_YOUR ASSIGNMENT_
Wherever the string "board" shows up in the records below, return that line.

_RECORDED INFORMATION_
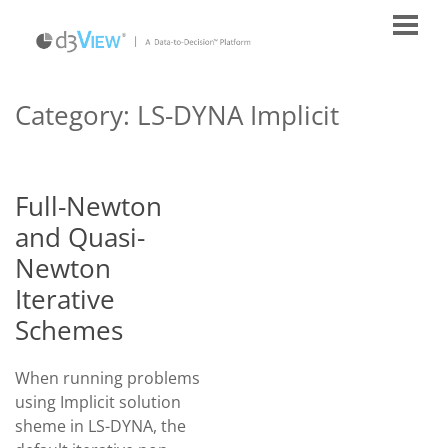
Category:
LS-DYNA Implicit
Full-Newton
and Quasi-
Newton
Iterative
Schemes
When running problems
using Implicit solution
sheme in LS-DYNA, the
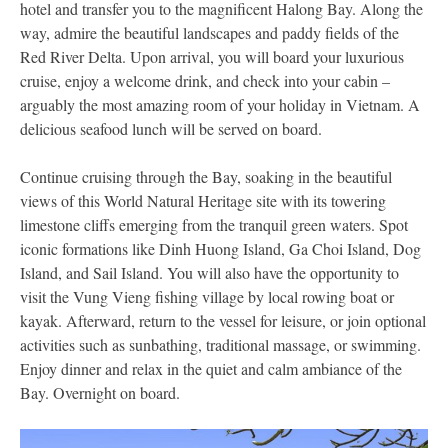
hotel and transfer you to the magnificent Halong Bay. Along the
way, admire the beautiful landscapes and paddy fields of the
Red River Delta. Upon arrival, you will board your luxurious
cruise, enjoy a welcome drink, and check into your cabin –
arguably the most amazing room of your holiday in Vietnam. A
delicious seafood lunch will be served on board.
Continue cruising through the Bay, soaking in the beautiful
views of this World Natural Heritage site with its towering
limestone cliffs emerging from the tranquil green waters. Spot
iconic formations like Dinh Huong Island, Ga Choi Island, Dog
Island, and Sail Island. You will also have the opportunity to
visit the Vung Vieng fishing village by local rowing boat or
kayak. Afterward, return to the vessel for leisure, or join optional
activities such as sunbathing, traditional massage, or swimming.
Enjoy dinner and relax in the quiet and calm ambiance of the
Bay. Overnight on board.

_TASK OUTPUT_
Red River Delta. Upon arrival, you will board your luxurious
delicious seafood lunch will be served on board.
Bay. Overnight on board.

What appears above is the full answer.